### To do
Please, from the entries below, transcribe exactly the lines that begin at the line with "Chytrá TV ZDARMA na vyzkoušení" and end at the line with "ponavljajućeg fizičkog zlostavljanja.", without the pictures.

── Dataset extract

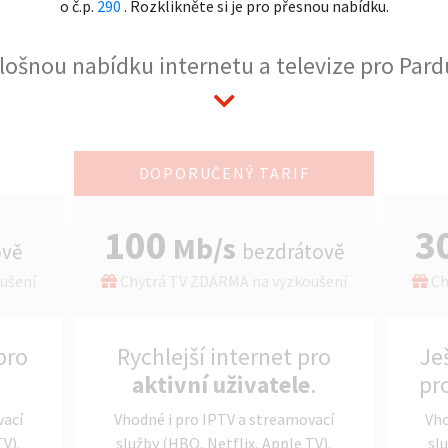
o č.p.
290
. Rozklikněte si je pro přesnou nabídku.
plošnou nabídku internetu a televize pro Pardu
DOPORUČENÝ TARIF
100
3
Mb/s
ově
bezdrátově
ušení
Chytrá TV ZDARMA na vyzkoušení
Ch
pro
Rychlejší internet pro
Je
aktivní uživatele
.
pr
vací
Vhodné i pro IPTV a streamovací
Vho
TV).
služby (HBO, Netflix, Apple TV).
slu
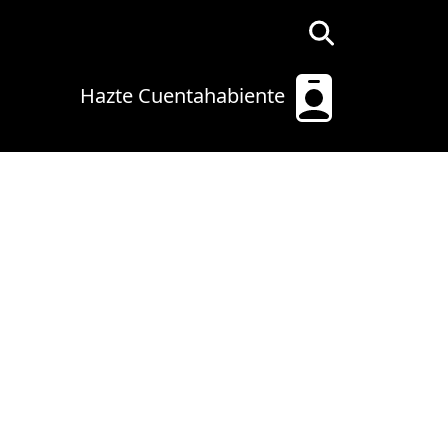
Hazte Cuentahabiente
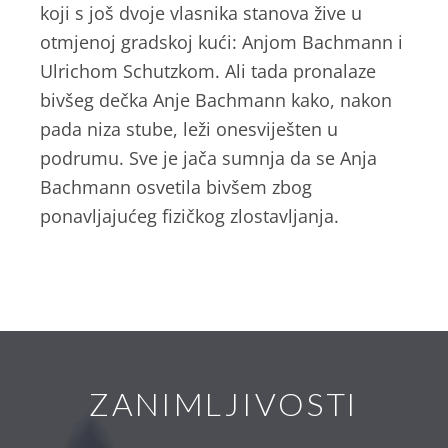
koji s još dvoje vlasnika stanova žive u
otmjenoj gradskoj kući: Anjom Bachmann i
Ulrichom Schutzkom. Ali tada pronalaze
bivšeg dečka Anje Bachmann kako, nakon
pada niza stube, leži onesviješten u
podrumu. Sve je jača sumnja da se Anja
Bachmann osvetila bivšem zbog
ponavljajućeg fizičkog zlostavljanja.
ZANIMLJIVOSTI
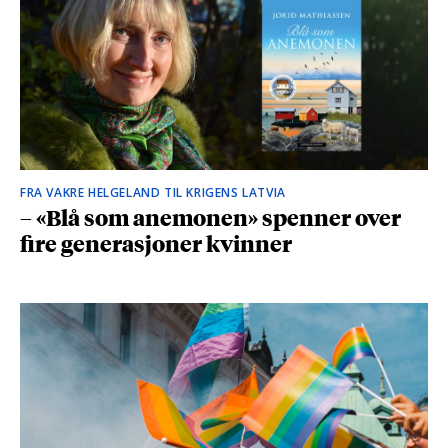
FRA VAKRE HELGELAND TIL KRIGENS LATVIA
– «Blå som anemonen» spenner over
fire generasjoner kvinner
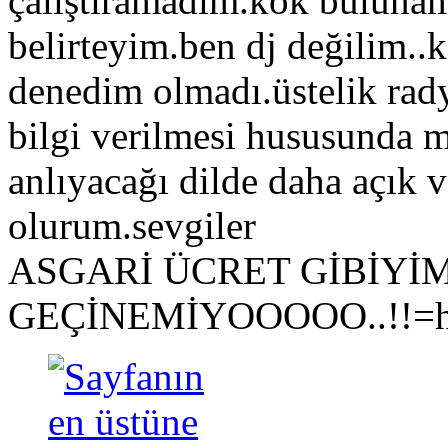
çalıştıramadım.kök bulunam
belirteyim.ben dj değilim.
denedim olmadı.üstelik rady
bilgi verilmesi hususunda 
anlıyacağı dilde daha açık
olurum.sevgiler
ASGARİ ÜCRET GİBİYİM.
GEÇİNEMİYOOOOO..!!=htt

────

### Your response
Chytrá TV ZDARMA na vyzkoušení
Ch
pro
Rychlejší internet pro
Je
aktivní uživatele
.
pr
vací
Vhodné i pro IPTV a streamovací
Vho
TV).
služby (HBO, Netflix, Apple TV).
slu
Hazte Cuentahabiente
koji s još dvoje vlasnika stanova žive u
otmjenoj gradskoj kući: Anjom Bachmann i
Ulrichom Schutzkom. Ali tada pronalaze
bivšeg dečka Anje Bachmann kako, nakon
pada niza stube, leži onesviješten u
podrumu. Sve je jača sumnja da se Anja
Bachmann osvetila bivšem zbog
ponavljajućeg fizičkog zlostavljanja.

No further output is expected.